ComicCult vivrà?

Ovvero: ci sarà una nuova edizione della Fiera del fumetto del Grande Salento?
É una domanda che di recente ci rivolgono in molti con l'approssimarsi di dicembre, un anno esatto dalla prima edizione di ComicCult.
Editori, autori, appassionati e visitatori, rimasti soddisfatti e colpiti dalla prima edizione, continuano a esortarci, affinché si ripeta la magica esperienza del primo anno.
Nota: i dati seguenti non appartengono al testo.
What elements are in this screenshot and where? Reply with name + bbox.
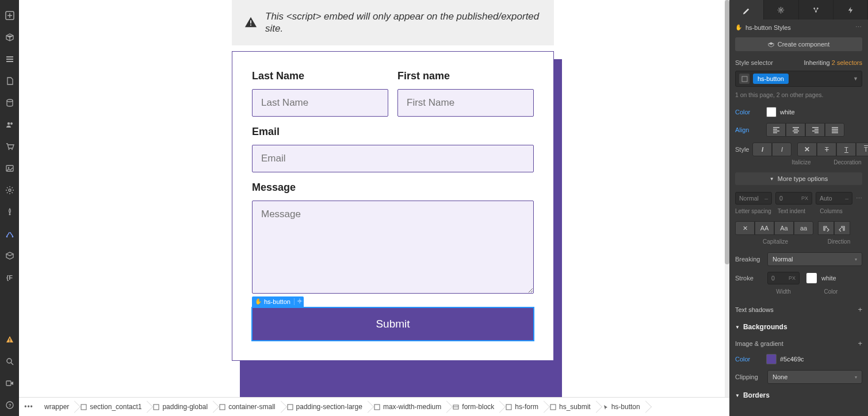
color-swatch[interactable] [766, 107, 777, 117]
scrollbar-thumb[interactable] [725, 0, 729, 264]
crumb-hs-button[interactable]: hs-button [596, 398, 646, 416]
direction-rtl-button[interactable] [834, 221, 850, 235]
direction-sublabel: Direction [816, 238, 862, 245]
box-icon[interactable] [0, 26, 19, 48]
add-element-icon[interactable] [0, 5, 19, 26]
stroke-color-value[interactable]: white [821, 275, 836, 282]
text-indent-input[interactable]: 0PX [775, 192, 812, 205]
decoration-overline-button[interactable]: T [856, 142, 868, 156]
pages-icon[interactable] [0, 70, 19, 92]
italic-off-button[interactable]: I [772, 142, 791, 156]
text-shadows-row: Text shadows + [729, 301, 868, 318]
crumb-padding-global[interactable]: padding-global [147, 398, 213, 416]
capitalize-row: ✕ AA Aa aa [729, 219, 868, 237]
ecommerce-icon[interactable] [0, 136, 19, 157]
crumb-hs-submit[interactable]: hs_submit [544, 398, 596, 416]
borders-section[interactable]: ▼Borders [729, 387, 868, 404]
capitalize-title-button[interactable]: Aa [774, 221, 794, 235]
align-justify-button[interactable] [825, 123, 844, 137]
embed-notice-text: This <script> embed will only appear on … [265, 10, 541, 35]
text-shadows-label: Text shadows [735, 306, 774, 313]
selector-pill[interactable]: hs-button [753, 74, 789, 84]
interactions-tab[interactable] [799, 0, 833, 20]
assets-icon[interactable] [0, 157, 19, 179]
svg-point-12 [9, 214, 10, 215]
decoration-strike-button[interactable]: T [817, 142, 836, 156]
layout-icon[interactable] [0, 48, 19, 70]
clipping-select[interactable]: None▾ [767, 370, 862, 384]
breadcrumb-more[interactable]: ••• [19, 403, 39, 411]
selector-type-icon[interactable] [739, 74, 750, 84]
capitalize-none-button[interactable]: ✕ [735, 221, 755, 235]
style-tab[interactable] [729, 0, 764, 20]
crumb-form-block[interactable]: form-block [447, 398, 500, 416]
capitalize-lower-button[interactable]: aa [794, 221, 813, 235]
crumb-section[interactable]: section_contact1 [75, 398, 147, 416]
columns-more-icon[interactable]: ⋯ [856, 195, 862, 202]
video-icon[interactable] [0, 372, 19, 394]
color-value[interactable]: white [780, 109, 795, 115]
selection-gear-icon[interactable] [294, 298, 301, 305]
finsweet-icon[interactable]: {F [0, 267, 19, 288]
audit-warning-icon[interactable] [0, 329, 19, 350]
align-left-button[interactable] [766, 123, 786, 137]
italic-button[interactable]: I [752, 142, 772, 156]
italicize-sublabel: Italicize [770, 159, 833, 165]
effects-tab[interactable] [833, 0, 868, 20]
selection-tag[interactable]: ✋ hs-button [252, 296, 304, 307]
align-center-button[interactable] [786, 123, 805, 137]
stroke-row: Stroke 0PX white [729, 269, 868, 287]
last-name-label: Last Name [252, 70, 388, 82]
message-label: Message [252, 182, 534, 194]
selector-input[interactable]: hs-button ▼ [735, 71, 862, 87]
panel-title: hs-button Styles [745, 24, 791, 31]
decoration-sublabel: Decoration [833, 159, 862, 165]
message-textarea[interactable] [252, 201, 534, 294]
canvas-scrollbar[interactable] [725, 0, 729, 397]
decoration-none-button[interactable]: ✕ [797, 142, 817, 156]
cms-icon[interactable] [0, 92, 19, 114]
align-right-button[interactable] [805, 123, 825, 137]
type-numeric-row: Normal– 0PX Auto– ⋯ [729, 190, 868, 207]
direction-ltr-button[interactable] [818, 221, 834, 235]
stroke-color-swatch[interactable] [806, 273, 817, 283]
settings-tab[interactable] [764, 0, 798, 20]
inheriting-link[interactable]: Inheriting 2 selectors [804, 59, 862, 66]
selector-caret-icon[interactable]: ▼ [853, 76, 858, 82]
crumb-padding-section[interactable]: padding-section-large [281, 398, 368, 416]
users-icon[interactable] [0, 114, 19, 136]
help-icon[interactable]: ? [0, 394, 19, 416]
text-indent-sublabel: Text indent [778, 208, 820, 214]
svg-rect-28 [288, 405, 293, 410]
first-name-input[interactable] [397, 89, 534, 117]
crumb-hs-form[interactable]: hs-form [500, 398, 544, 416]
create-component-button[interactable]: Create component [735, 37, 862, 51]
logic-icon[interactable] [0, 223, 19, 245]
breaking-select[interactable]: Normal▾ [767, 252, 862, 266]
last-name-input[interactable] [252, 89, 388, 117]
crumb-max-width[interactable]: max-width-medium [368, 398, 447, 416]
bg-color-swatch[interactable] [766, 354, 777, 364]
backgrounds-section[interactable]: ▼Backgrounds [729, 318, 868, 336]
stroke-width-input[interactable]: 0PX [767, 272, 800, 284]
svg-point-8 [12, 149, 13, 150]
more-type-options[interactable]: ▼More type options [735, 172, 862, 185]
columns-input[interactable]: Auto– [816, 192, 852, 205]
apps-icon[interactable] [0, 201, 19, 223]
letter-spacing-input[interactable]: Normal– [735, 192, 772, 205]
crumb-wrapper[interactable]: wrapper [39, 398, 75, 416]
crumb-container-small[interactable]: container-small [213, 398, 281, 416]
email-input[interactable] [252, 145, 534, 172]
components-icon[interactable] [0, 245, 19, 267]
selector-count: 1 on this page, 2 on other pages. [729, 90, 868, 104]
panel-menu-icon[interactable]: ⋯ [855, 24, 862, 31]
text-color-row: Color white [729, 104, 868, 120]
bg-color-value[interactable]: #5c469c [780, 356, 804, 363]
decoration-underline-button[interactable]: T [836, 142, 856, 156]
add-image-gradient-button[interactable]: + [858, 339, 862, 348]
settings-icon[interactable] [0, 179, 19, 201]
search-icon[interactable] [0, 350, 19, 372]
add-text-shadow-button[interactable]: + [858, 305, 862, 314]
capitalize-upper-button[interactable]: AA [755, 221, 774, 235]
submit-button[interactable]: Submit [252, 307, 534, 341]
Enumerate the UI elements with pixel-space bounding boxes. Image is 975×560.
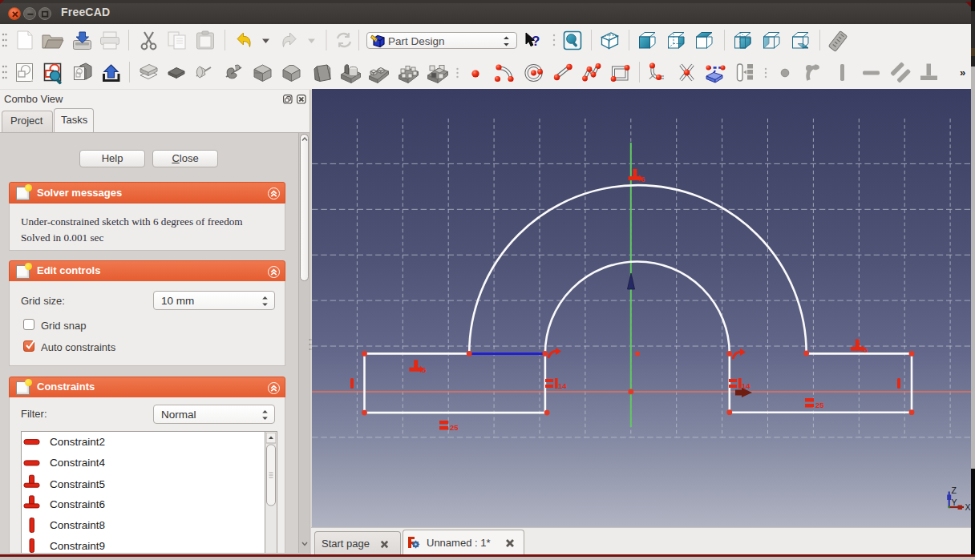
svg-text:Constraint5: Constraint5 [50, 478, 105, 490]
svg-text:Constraint4: Constraint4 [50, 457, 106, 469]
svg-text:Constraint9: Constraint9 [50, 540, 105, 552]
svg-text:5: 5 [422, 365, 427, 374]
svg-text:?: ? [532, 34, 540, 49]
svg-text:X: X [965, 502, 971, 512]
svg-text:25: 25 [450, 423, 459, 432]
svg-text:Y: Y [952, 498, 957, 507]
svg-text:14: 14 [558, 381, 567, 390]
svg-text:»: » [960, 66, 965, 79]
svg-text:6: 6 [641, 175, 645, 183]
svg-text:Z: Z [952, 485, 957, 495]
svg-text:25: 25 [815, 401, 824, 409]
svg-text:Constraint8: Constraint8 [50, 519, 105, 531]
svg-text:Constraint6: Constraint6 [50, 498, 105, 510]
svg-text:6: 6 [864, 345, 868, 354]
svg-text:Constraint2: Constraint2 [50, 436, 105, 448]
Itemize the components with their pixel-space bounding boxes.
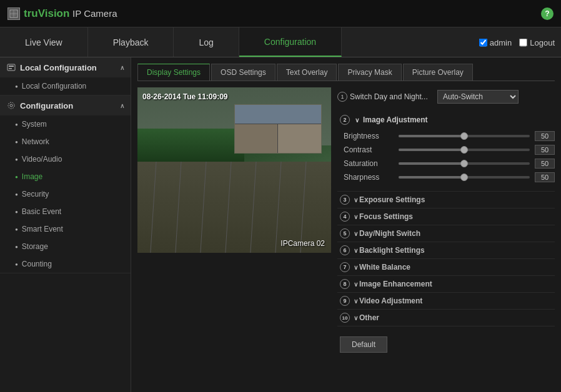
nav-configuration[interactable]: Configuration — [239, 27, 342, 57]
switch-day-night-label: Switch Day and Night... — [350, 92, 437, 101]
section-image-enhancement[interactable]: 8 ∨ Image Enhancement — [337, 276, 555, 293]
sidebar-item-local-config[interactable]: Local Configuration — [0, 77, 131, 95]
logo-text: truVision IP Camera — [24, 7, 117, 20]
collapsible-image-adjustment: 2 ∨ Image Adjustment Brightness 50 — [337, 111, 555, 192]
logo-icon — [7, 7, 20, 20]
brightness-thumb[interactable] — [460, 132, 468, 140]
sidebar-section-local-header[interactable]: Local Configuration ∧ — [0, 57, 131, 77]
sidebar-item-smart-event[interactable]: Smart Event — [0, 220, 131, 238]
section-exposure[interactable]: 3 ∨ Exposure Settings — [337, 192, 555, 208]
sidebar-item-counting[interactable]: Counting — [0, 255, 131, 273]
sidebar-section-local-inner: Local Configuration — [6, 62, 97, 72]
other-label: Other — [359, 313, 379, 322]
logo-vision: Vision — [38, 7, 70, 19]
saturation-thumb[interactable] — [460, 160, 468, 167]
num-circle-5: 5 — [340, 228, 350, 238]
day-night-switch-label: Day/Night Switch — [359, 229, 420, 238]
sharpness-thumb[interactable] — [460, 174, 468, 181]
nav-logout-checkbox[interactable] — [519, 38, 527, 46]
svg-rect-4 — [7, 64, 15, 71]
cam-building — [234, 104, 322, 154]
help-button[interactable]: ? — [541, 7, 554, 20]
chevron-exposure: ∨ — [354, 197, 358, 203]
tab-text-overlay[interactable]: Text Overlay — [277, 64, 337, 81]
camera-image: 08-26-2014 Tue 11:09:09 IPCamera 02 — [137, 87, 331, 253]
local-config-icon — [6, 62, 16, 72]
num-circle-7: 7 — [340, 262, 350, 272]
sidebar-item-basic-event-label: Basic Event — [22, 207, 61, 216]
sharpness-row: Sharpness 50 — [344, 172, 555, 182]
sidebar-section-config-inner: Configuration — [6, 100, 73, 110]
switch-day-night-select[interactable]: Auto-Switch Day Night Scheduled-Switch — [437, 90, 519, 104]
contrast-thumb[interactable] — [460, 146, 468, 154]
sharpness-label: Sharpness — [344, 173, 394, 182]
section-day-night-switch[interactable]: 5 ∨ Day/Night Switch — [337, 225, 555, 242]
section-video-adjustment[interactable]: 9 ∨ Video Adjustment — [337, 293, 555, 310]
tab-picture-overlay[interactable]: Picture Overlay — [403, 64, 473, 81]
sidebar-item-video-audio[interactable]: Video/Audio — [0, 150, 131, 168]
sidebar-item-network-label: Network — [22, 137, 49, 146]
nav-live-view[interactable]: Live View — [0, 27, 88, 57]
image-enhancement-label: Image Enhancement — [359, 280, 432, 288]
config-icon — [6, 100, 16, 110]
num-circle-2: 2 — [340, 115, 350, 125]
sidebar-section-config-header[interactable]: Configuration ∧ — [0, 96, 131, 115]
nav-playback[interactable]: Playback — [88, 27, 174, 57]
chevron-image-adj: ∨ — [355, 117, 359, 124]
logo-tru: tru — [24, 7, 38, 19]
sidebar-item-video-audio-label: Video/Audio — [22, 155, 62, 164]
svg-line-11 — [200, 162, 206, 253]
backlight-label: Backlight Settings — [359, 246, 425, 255]
exposure-label: Exposure Settings — [359, 195, 425, 204]
tab-privacy-mask[interactable]: Privacy Mask — [338, 64, 401, 81]
nav-user-checkbox[interactable] — [479, 38, 487, 46]
sidebar-section-config-label: Configuration — [20, 101, 73, 110]
contrast-label: Contrast — [344, 145, 394, 154]
tab-osd-settings[interactable]: OSD Settings — [211, 64, 276, 81]
nav-auth: admin Logout — [479, 37, 555, 47]
logo-area: truVision IP Camera — [7, 7, 117, 20]
collapsible-image-adjustment-header[interactable]: 2 ∨ Image Adjustment — [337, 111, 555, 129]
logo-subtitle: IP Camera — [72, 8, 117, 19]
section-focus[interactable]: 4 ∨ Focus Settings — [337, 208, 555, 225]
sidebar-item-system[interactable]: System — [0, 115, 131, 133]
sharpness-track — [399, 176, 530, 179]
brightness-row: Brightness 50 — [344, 131, 555, 141]
sidebar: Local Configuration ∧ Local Configuratio… — [0, 57, 131, 392]
num-circle-3: 3 — [340, 195, 350, 205]
tab-display-settings[interactable]: Display Settings — [137, 64, 210, 81]
section-white-balance[interactable]: 7 ∨ White Balance — [337, 259, 555, 276]
svg-line-10 — [175, 162, 181, 253]
brightness-track — [399, 135, 530, 137]
saturation-value: 50 — [535, 159, 555, 169]
sidebar-item-network[interactable]: Network — [0, 133, 131, 150]
switch-day-night-row: 1 Switch Day and Night... Auto-Switch Da… — [337, 87, 555, 106]
camera-name: IPCamera 02 — [280, 239, 325, 248]
settings-panel: 1 Switch Day and Night... Auto-Switch Da… — [337, 87, 555, 358]
num-circle-9: 9 — [340, 296, 350, 306]
contrast-value: 50 — [535, 145, 555, 155]
svg-line-13 — [250, 162, 256, 253]
sidebar-config-chevron: ∧ — [120, 102, 124, 109]
nav-log[interactable]: Log — [174, 27, 239, 57]
focus-label: Focus Settings — [359, 212, 413, 221]
nav-logout[interactable]: Logout — [519, 37, 555, 47]
sharpness-fill — [399, 176, 464, 179]
chevron-backlight: ∨ — [354, 247, 358, 254]
chevron-focus: ∨ — [354, 213, 358, 220]
sidebar-item-image[interactable]: Image — [0, 168, 131, 185]
sidebar-item-storage[interactable]: Storage — [0, 238, 131, 255]
sidebar-item-basic-event[interactable]: Basic Event — [0, 203, 131, 220]
nav-username: admin — [490, 37, 512, 47]
sidebar-section-local: Local Configuration ∧ Local Configuratio… — [0, 57, 131, 96]
sidebar-item-security[interactable]: Security — [0, 185, 131, 203]
contrast-fill — [399, 149, 464, 151]
chevron-image-enhancement: ∨ — [354, 281, 358, 288]
default-button[interactable]: Default — [340, 336, 387, 353]
svg-point-8 — [8, 102, 14, 109]
chevron-white-balance: ∨ — [354, 264, 358, 271]
section-backlight[interactable]: 6 ∨ Backlight Settings — [337, 242, 555, 259]
section-other[interactable]: 10 ∨ Other — [337, 310, 555, 326]
sidebar-item-system-label: System — [22, 120, 47, 129]
nav-logout-label: Logout — [530, 37, 555, 47]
La volontà da parte nostra c'è tutta, ma detto in gran sincerità la situazione è questa:
Perché le iniziative culturali, anche importanti e di successo, non prendono piede in Puglia? Quesito leggittimo e risposta facilissima: perché le pubbliche amministrazioni non collaborano, non esortano e, al contrario, adottano dei comportamenti tali da far perdere gli entusiasmi.
Nella prima edizione, per dirla tutta, siamo stati molto colpiti della presenza (sebbene molto "risicata" e corredata da vari disguidi, imprevisti, difficoltà create, proposte andate a vuoto e rimedi dell'ultimo minuto) della Provincia di Lecce, l'unica ad aver attribuito a ComicCult una certa dignità e ad aver concesso qualcosa di più di un semplice patrocinio nominale. Anche della Regione Puglia eravamo rimasti sorpresi in positivo, poiché avevano premiato la nostra iniziativa con un finanziamento inaspettato e gradito (se pur parziale, rispetto all'intero budget previsionale) e soprattutto non "sponsorizzato" (leggasi tra le righe).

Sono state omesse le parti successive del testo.